久しぶりの友人からの連絡に心が踊った。けれども、ほんの一瞬ザワザワっと胸の奥で何かが動いたような気がした。普段、鈍感と旦那に言われるのに、いざとなると鼻がきくのが私の性分だ。こういう時のザワザワは、たいてい嫌な予感というか、何かよくないことが起きる予兆であることが多い。もしや……と思うところはあったけれど、まさかよっちゃんに限ってそんなことはないだろう。ないない、と左手で頭の上に浮かんだモヤを振り払いながら、右手で機械的に「へー、そーだったんだ! 連絡してくれてありがと」と返した。それから10分ほど経った頃に、ようやく「LINE!」と通知音がなった。
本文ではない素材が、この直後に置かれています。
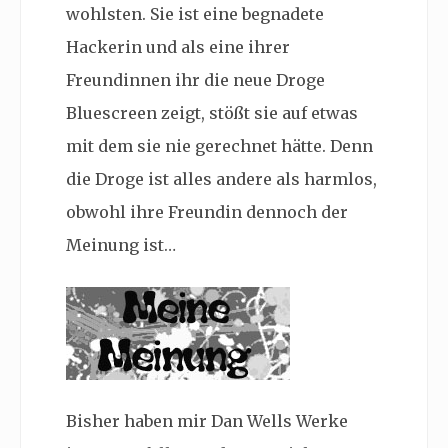
wohlsten. Sie ist eine begnadete
Hackerin und als eine ihrer
Freundinnen ihr die neue Droge
Bluescreen zeigt, stößt sie auf etwas
mit dem sie nie gerechnet hätte. Denn
die Droge ist alles andere als harmlos,
obwohl ihre Freundin dennoch der
Meinung ist…
Bisher haben mir Dan Wells Werke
「実はね、ゆうちゃんに良い話があるんだけど……今度、お茶でもどうかな?」

ああ……これ、悪い予感的中フラグ立ったわ。
まだ確証は得られていないが、ほぼ間違いないだろう。私は、自分が考えていることが、どうか思い過ごしであってほしいと願った。場合によっては友人を一人、失うことになりかねないからだ。緊張で口から飛び出しそうな心臓をなんとかしながら、震える指で「良い話? なになに? 気になるー!」と、思ってもない事を恐る恐る入力した。
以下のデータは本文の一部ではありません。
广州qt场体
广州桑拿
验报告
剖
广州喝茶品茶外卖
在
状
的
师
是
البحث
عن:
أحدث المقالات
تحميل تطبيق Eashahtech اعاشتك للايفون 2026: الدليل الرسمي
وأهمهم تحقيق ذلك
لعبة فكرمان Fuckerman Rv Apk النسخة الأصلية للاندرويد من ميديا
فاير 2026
「今、美容業界で働いているんだ。最近、新しいビジネスを始めて結構儲かってるんだよねー! ゆうちゃんのためにもなると思って、良かったら話だけでも聞いてみないかなーと思ってさ♪」

ああ、神様。悪い予感って、どうしてこんなに当たるものなんでしょう。
テッテレー! という効果音と共に「ドッキリ大成功!」ではなく「悪い予感、的中!」というプラカードを持った人が走って来たみたいだ。私は、深くため息をついた。もう、なんでこういう話くるんだろう……。20歳を過ぎてから、10年以上、年1ペースで「サイドビジネス」やら「オイシイ話」やら、怪しいお誘いが絶えずやってくる。私は、ある意味「引き寄せやすい体質」なのかもしれない。確かに、周りからはずっと地元にいる「素直で優しい」人と言われることが多い。それに、長年営業の仕事をしていたこともあって、人脈があると思われている節もある。つまり、お誘いする側からしてみれば、私みたいなヤツは「簡単に乗ってくれて、あわよくば、周りも芋づる式に引っ張れる良いカモ」と思われても仕方ないのだ。これまでも、SNSを通じて見ず知らずの友人の友人から「メイクレッスンを称した、化粧品の売りつけとビジネス」の勧誘が来たくらいなので、ある意味、私の「カモにしやすそう」レベルは高い水準なのだろう。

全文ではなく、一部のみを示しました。